**Your goal**
Which of the lines below hold the word "nhập"? Pull each of them out.
=== Input ===
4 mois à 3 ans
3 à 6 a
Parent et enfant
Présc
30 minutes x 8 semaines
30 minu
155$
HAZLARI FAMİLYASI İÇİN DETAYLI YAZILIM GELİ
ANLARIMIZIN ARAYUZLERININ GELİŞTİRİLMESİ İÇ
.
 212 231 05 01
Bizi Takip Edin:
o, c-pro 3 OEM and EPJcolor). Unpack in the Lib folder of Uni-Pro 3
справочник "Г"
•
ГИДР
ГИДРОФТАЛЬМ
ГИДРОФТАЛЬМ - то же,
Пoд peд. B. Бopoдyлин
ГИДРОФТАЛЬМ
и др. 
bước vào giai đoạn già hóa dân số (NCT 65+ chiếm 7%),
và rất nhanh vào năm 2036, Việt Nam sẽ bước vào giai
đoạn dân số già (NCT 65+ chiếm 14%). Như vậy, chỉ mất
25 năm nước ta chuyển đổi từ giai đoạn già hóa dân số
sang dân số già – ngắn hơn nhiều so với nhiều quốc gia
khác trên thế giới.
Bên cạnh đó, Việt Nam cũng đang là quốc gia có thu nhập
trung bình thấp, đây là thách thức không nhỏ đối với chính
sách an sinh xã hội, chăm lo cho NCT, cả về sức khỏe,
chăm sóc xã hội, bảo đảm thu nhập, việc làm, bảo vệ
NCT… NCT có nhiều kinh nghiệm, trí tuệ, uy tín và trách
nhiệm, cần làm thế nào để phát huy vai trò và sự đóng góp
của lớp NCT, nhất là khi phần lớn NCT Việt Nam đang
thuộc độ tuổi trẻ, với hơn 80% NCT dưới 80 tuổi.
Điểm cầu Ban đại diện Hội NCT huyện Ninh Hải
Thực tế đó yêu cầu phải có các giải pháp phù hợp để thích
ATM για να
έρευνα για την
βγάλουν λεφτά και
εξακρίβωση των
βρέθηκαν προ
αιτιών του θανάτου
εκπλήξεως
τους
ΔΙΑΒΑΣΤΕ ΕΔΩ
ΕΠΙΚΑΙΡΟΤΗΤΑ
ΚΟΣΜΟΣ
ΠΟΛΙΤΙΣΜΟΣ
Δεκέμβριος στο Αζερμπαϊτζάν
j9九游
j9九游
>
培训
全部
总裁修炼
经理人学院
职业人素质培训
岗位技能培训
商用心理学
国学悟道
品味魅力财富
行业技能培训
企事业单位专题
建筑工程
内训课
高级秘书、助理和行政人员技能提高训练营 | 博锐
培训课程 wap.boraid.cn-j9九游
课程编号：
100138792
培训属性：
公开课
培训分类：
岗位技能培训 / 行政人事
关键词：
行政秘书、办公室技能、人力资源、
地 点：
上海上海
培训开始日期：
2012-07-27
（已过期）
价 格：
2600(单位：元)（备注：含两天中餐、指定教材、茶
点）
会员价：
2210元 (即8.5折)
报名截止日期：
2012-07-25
===
=== Input ===
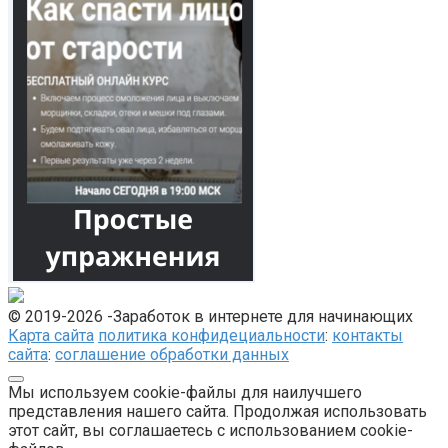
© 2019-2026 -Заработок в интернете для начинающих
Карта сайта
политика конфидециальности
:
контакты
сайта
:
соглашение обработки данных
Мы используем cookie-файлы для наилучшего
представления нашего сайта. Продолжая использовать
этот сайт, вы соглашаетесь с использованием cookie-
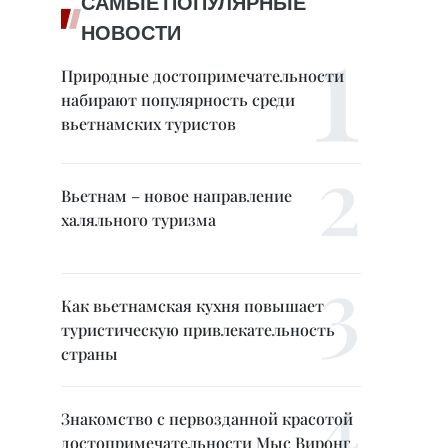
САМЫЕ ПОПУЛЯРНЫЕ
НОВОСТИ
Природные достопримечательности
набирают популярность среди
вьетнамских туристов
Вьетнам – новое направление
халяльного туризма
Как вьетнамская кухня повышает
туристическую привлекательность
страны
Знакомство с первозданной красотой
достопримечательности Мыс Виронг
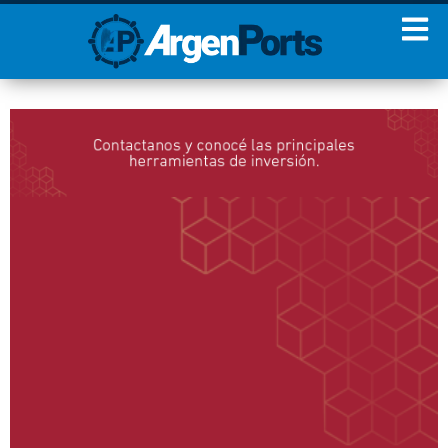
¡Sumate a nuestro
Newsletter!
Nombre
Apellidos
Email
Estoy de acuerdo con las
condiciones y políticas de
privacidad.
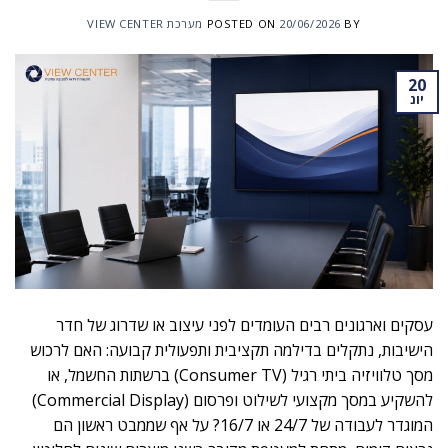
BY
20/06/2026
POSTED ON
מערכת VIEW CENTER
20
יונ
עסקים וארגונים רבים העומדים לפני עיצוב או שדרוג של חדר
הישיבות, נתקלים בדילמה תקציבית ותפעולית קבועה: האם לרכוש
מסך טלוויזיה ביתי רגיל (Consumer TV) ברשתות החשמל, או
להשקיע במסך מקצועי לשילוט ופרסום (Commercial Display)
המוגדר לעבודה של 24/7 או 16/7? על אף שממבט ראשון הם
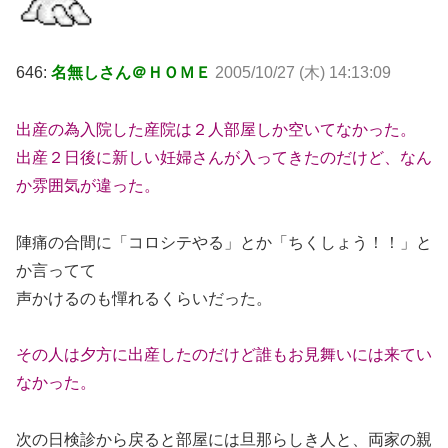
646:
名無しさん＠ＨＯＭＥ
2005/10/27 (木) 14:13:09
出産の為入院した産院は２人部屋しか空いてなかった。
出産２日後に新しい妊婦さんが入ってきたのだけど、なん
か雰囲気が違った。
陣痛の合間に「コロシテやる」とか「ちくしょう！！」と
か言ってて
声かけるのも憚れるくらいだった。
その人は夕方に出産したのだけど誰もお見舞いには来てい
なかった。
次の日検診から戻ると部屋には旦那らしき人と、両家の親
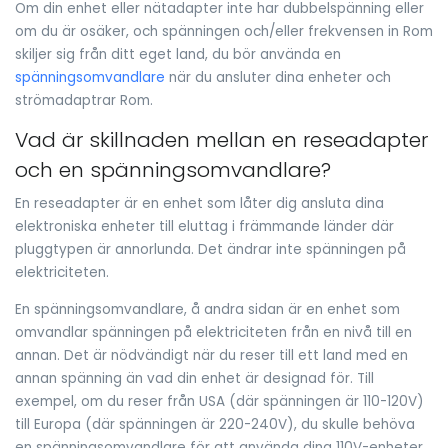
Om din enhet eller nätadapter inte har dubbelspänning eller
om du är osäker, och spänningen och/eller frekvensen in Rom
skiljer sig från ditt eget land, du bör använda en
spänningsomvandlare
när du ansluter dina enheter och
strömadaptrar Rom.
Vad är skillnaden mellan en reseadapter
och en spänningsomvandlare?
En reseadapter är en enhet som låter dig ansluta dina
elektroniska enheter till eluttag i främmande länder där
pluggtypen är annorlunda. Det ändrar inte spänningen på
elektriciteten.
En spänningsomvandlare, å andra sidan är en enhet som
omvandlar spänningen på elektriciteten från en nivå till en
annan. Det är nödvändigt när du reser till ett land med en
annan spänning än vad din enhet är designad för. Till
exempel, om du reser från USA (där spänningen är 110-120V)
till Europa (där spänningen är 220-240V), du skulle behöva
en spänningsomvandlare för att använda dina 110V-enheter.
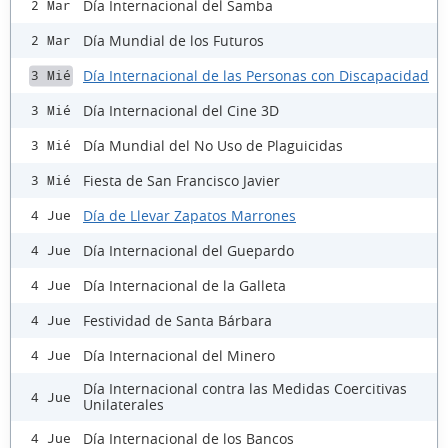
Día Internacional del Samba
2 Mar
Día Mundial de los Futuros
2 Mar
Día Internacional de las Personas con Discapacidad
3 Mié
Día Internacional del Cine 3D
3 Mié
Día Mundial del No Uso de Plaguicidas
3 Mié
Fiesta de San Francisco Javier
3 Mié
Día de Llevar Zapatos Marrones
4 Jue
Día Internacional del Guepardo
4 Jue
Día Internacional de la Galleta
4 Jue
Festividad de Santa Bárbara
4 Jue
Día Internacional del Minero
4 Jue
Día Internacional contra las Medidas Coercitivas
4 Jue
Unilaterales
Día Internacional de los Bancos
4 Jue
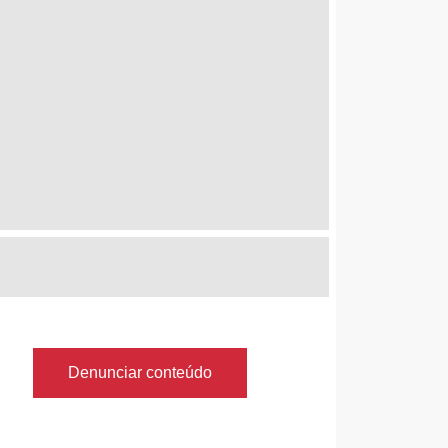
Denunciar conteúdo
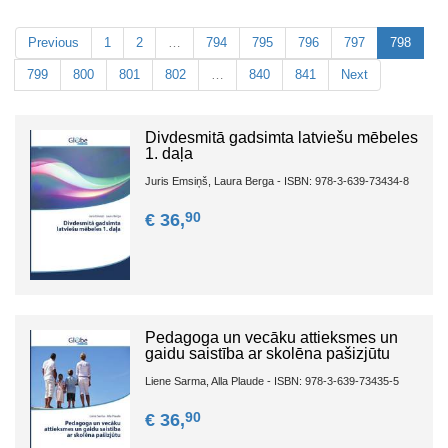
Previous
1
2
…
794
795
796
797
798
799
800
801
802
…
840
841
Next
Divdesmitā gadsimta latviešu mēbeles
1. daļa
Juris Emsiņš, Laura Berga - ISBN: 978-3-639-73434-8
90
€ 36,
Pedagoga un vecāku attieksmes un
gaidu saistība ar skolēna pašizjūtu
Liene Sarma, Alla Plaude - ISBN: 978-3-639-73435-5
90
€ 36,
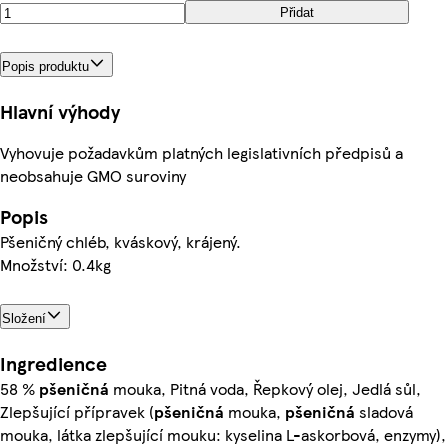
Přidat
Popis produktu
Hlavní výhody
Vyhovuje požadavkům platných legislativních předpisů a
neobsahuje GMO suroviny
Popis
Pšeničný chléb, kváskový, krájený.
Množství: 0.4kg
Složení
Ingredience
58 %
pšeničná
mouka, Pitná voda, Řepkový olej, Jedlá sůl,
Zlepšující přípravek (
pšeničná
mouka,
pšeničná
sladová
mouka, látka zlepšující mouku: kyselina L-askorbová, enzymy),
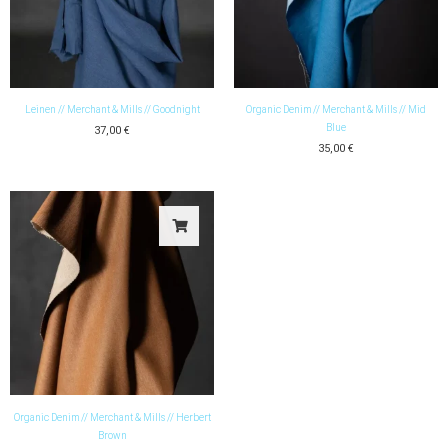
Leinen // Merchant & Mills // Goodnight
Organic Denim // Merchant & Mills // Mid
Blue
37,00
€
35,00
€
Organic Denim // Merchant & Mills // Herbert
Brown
===
**Reply to the task**
Bên cạnh đó, Việt Nam cũng đang là quốc gia có thu nhập
chăm sóc xã hội, bảo đảm thu nhập, việc làm, bảo vệ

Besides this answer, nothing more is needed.